* [WHAT YOU NEED TO DO]
Starting with the line with "отстают в физическом" in the entries below and going on through the line with "Câu 21: Người", output every line exactly and nothing more. No pictures.

* [Extracted page text data]
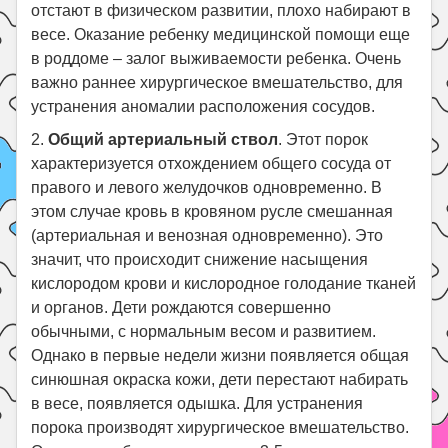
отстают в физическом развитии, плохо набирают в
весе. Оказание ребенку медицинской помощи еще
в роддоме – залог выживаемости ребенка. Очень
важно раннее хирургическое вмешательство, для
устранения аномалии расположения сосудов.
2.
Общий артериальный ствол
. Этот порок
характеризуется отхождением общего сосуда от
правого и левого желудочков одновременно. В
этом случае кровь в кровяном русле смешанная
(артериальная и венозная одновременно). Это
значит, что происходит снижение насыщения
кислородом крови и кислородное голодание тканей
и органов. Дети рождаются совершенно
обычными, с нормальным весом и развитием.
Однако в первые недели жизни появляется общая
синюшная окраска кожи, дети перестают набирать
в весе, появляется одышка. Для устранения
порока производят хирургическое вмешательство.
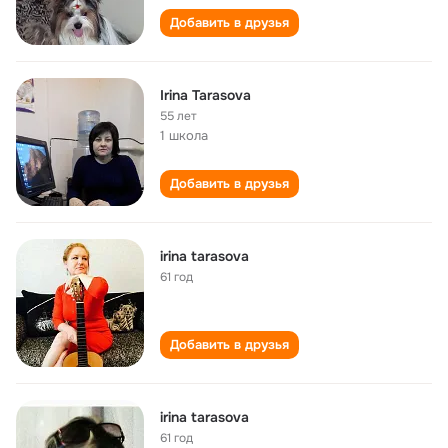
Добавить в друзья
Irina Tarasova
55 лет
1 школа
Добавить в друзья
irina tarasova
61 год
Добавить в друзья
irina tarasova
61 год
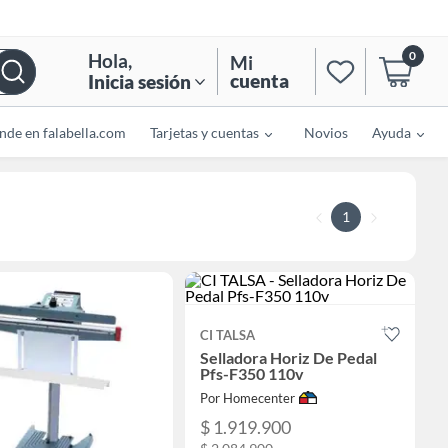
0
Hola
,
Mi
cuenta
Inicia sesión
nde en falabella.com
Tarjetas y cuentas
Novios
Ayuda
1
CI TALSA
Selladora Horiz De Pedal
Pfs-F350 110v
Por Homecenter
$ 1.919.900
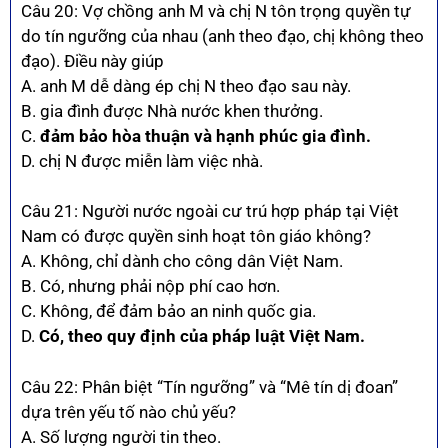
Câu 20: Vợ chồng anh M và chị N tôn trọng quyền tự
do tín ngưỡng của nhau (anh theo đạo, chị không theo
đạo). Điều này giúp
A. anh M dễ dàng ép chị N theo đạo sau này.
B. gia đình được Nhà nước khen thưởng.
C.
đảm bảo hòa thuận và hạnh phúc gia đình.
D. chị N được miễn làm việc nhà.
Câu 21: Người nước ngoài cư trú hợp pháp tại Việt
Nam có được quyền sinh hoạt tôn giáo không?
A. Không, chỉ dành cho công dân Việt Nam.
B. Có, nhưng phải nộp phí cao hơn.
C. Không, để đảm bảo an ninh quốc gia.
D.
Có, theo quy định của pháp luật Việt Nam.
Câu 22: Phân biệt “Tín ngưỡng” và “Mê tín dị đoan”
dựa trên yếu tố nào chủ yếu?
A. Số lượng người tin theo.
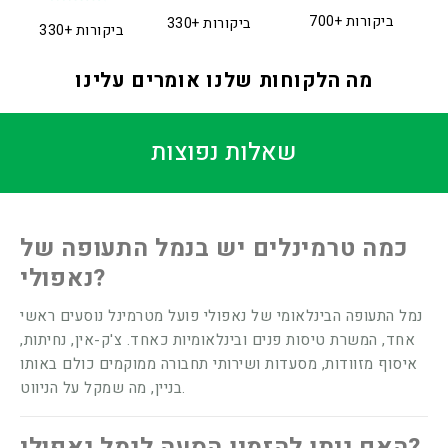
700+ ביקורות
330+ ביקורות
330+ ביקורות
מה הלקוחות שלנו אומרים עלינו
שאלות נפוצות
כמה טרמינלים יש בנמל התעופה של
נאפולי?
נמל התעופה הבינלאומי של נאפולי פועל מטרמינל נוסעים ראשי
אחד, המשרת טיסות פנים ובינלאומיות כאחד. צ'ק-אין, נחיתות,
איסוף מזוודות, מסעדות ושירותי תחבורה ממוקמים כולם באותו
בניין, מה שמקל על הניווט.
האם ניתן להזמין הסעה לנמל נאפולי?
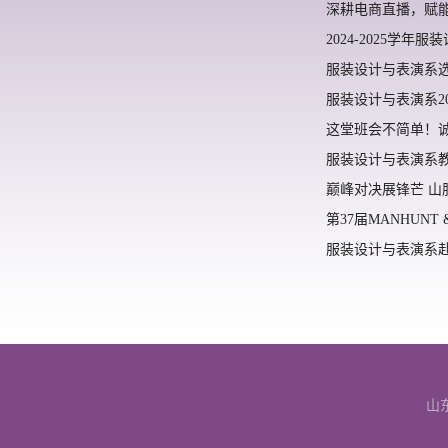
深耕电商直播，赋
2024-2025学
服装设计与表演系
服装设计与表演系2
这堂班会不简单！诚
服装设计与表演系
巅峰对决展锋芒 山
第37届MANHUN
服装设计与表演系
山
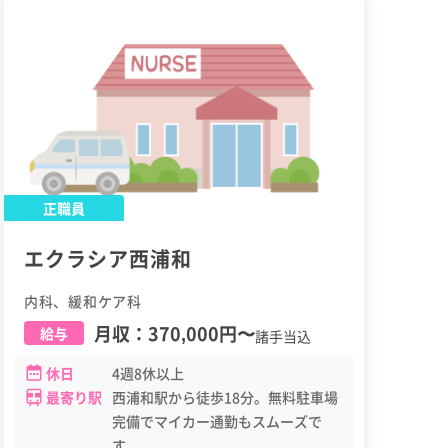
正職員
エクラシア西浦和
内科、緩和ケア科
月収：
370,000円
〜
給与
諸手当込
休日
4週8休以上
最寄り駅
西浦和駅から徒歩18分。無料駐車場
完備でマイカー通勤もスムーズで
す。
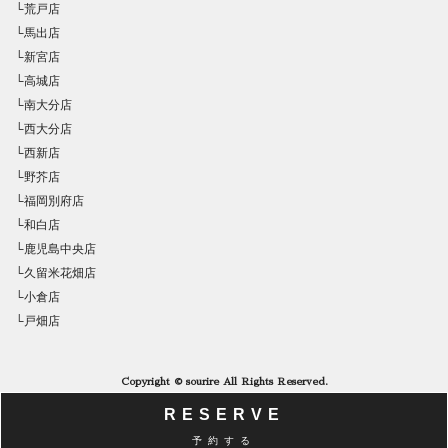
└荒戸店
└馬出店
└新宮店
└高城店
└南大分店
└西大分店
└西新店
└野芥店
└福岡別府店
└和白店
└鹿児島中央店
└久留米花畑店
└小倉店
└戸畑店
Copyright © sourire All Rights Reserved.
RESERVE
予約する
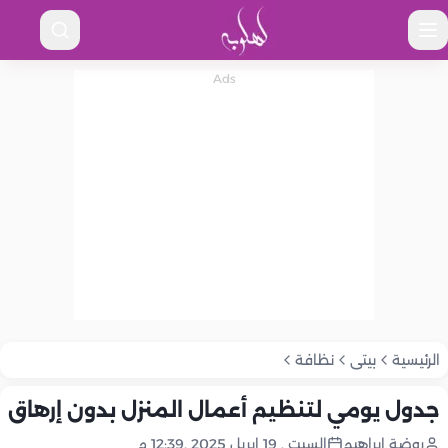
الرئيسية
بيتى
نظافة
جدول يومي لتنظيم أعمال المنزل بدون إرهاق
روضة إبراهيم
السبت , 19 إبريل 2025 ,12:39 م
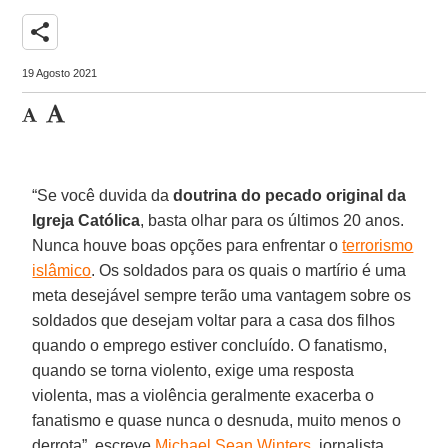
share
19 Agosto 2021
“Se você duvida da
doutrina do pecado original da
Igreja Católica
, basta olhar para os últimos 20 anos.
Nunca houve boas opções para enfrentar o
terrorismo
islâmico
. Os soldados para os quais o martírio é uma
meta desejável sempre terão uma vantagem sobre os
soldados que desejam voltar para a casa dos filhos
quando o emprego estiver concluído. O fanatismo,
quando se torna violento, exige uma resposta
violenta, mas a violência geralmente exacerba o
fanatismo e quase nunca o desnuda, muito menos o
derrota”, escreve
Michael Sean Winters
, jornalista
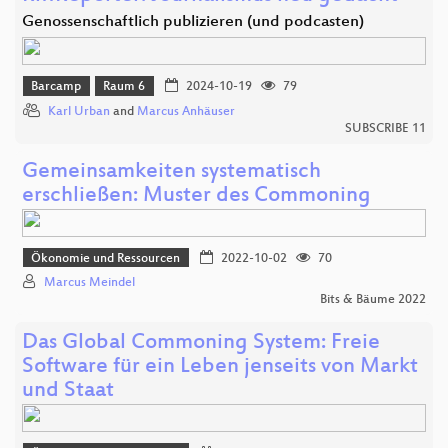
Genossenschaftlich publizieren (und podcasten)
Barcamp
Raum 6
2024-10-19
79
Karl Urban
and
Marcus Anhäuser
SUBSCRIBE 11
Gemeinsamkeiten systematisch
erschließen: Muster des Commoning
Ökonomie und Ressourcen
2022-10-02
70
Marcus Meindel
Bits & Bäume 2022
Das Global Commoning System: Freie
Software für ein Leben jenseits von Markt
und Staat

* * *

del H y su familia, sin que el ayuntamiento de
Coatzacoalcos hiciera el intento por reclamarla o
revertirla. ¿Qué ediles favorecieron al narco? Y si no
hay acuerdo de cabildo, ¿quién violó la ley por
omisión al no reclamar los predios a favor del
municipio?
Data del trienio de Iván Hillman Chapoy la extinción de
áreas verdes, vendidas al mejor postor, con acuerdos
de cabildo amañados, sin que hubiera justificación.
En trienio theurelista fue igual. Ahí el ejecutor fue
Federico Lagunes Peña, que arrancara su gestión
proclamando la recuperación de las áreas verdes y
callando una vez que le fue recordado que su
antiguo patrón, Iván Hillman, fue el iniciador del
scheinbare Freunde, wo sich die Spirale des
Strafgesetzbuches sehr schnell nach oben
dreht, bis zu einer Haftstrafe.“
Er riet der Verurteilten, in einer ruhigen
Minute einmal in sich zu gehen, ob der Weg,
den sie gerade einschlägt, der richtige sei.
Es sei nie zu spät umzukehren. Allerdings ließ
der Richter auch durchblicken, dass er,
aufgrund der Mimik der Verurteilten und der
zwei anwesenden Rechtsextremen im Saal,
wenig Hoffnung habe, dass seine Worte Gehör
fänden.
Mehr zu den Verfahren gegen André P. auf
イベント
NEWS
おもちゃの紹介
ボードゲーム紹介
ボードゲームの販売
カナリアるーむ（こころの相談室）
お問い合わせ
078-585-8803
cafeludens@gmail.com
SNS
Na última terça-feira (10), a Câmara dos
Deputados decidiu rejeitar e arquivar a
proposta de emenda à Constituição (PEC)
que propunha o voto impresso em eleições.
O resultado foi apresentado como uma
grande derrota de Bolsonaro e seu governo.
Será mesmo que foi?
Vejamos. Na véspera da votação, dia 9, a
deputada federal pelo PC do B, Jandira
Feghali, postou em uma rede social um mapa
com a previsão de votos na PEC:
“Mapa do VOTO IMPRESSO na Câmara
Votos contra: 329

* [YOUR SOLUTION]
отстают в физическом развитии, плохо набирают в
весе. Оказание ребенку медицинской помощи еще
в роддоме – залог выживаемости ребенка. Очень
важно раннее хирургическое вмешательство, для
устранения аномалии расположения сосудов.
2.
Общий артериальный ствол
. Этот порок
характеризуется отхождением общего сосуда от
правого и левого желудочков одновременно. В
этом случае кровь в кровяном русле смешанная
(артериальная и венозная одновременно). Это
значит, что происходит снижение насыщения
кислородом крови и кислородное голодание тканей
и органов. Дети рождаются совершенно
обычными, с нормальным весом и развитием.
Однако в первые недели жизни появляется общая
синюшная окраска кожи, дети перестают набирать
в весе, появляется одышка. Для устранения
порока производят хирургическое вмешательство.
Добавить в друзья
Irina Tarasova
55 лет
1 школа
Добавить в друзья
irina tarasova
61 год
Добавить в друзья
irina tarasova
61 год
0
Hola
,
Mi
cuenta
Inicia sesión
nde en falabella.com
Tarjetas y cuentas
Novios
Ayuda
1
CI TALSA
Selladora Horiz De Pedal
Pfs-F350 110v
Por Homecenter
$ 1.919.900
Câu 20: Vợ chồng anh M và chị N tôn trọng quyền tự
do tín ngưỡng của nhau (anh theo đạo, chị không theo
đạo). Điều này giúp
A. anh M dễ dàng ép chị N theo đạo sau này.
B. gia đình được Nhà nước khen thưởng.
C.
đảm bảo hòa thuận và hạnh phúc gia đình.
D. chị N được miễn làm việc nhà.
Câu 21: Người nước ngoài cư trú hợp pháp tại Việt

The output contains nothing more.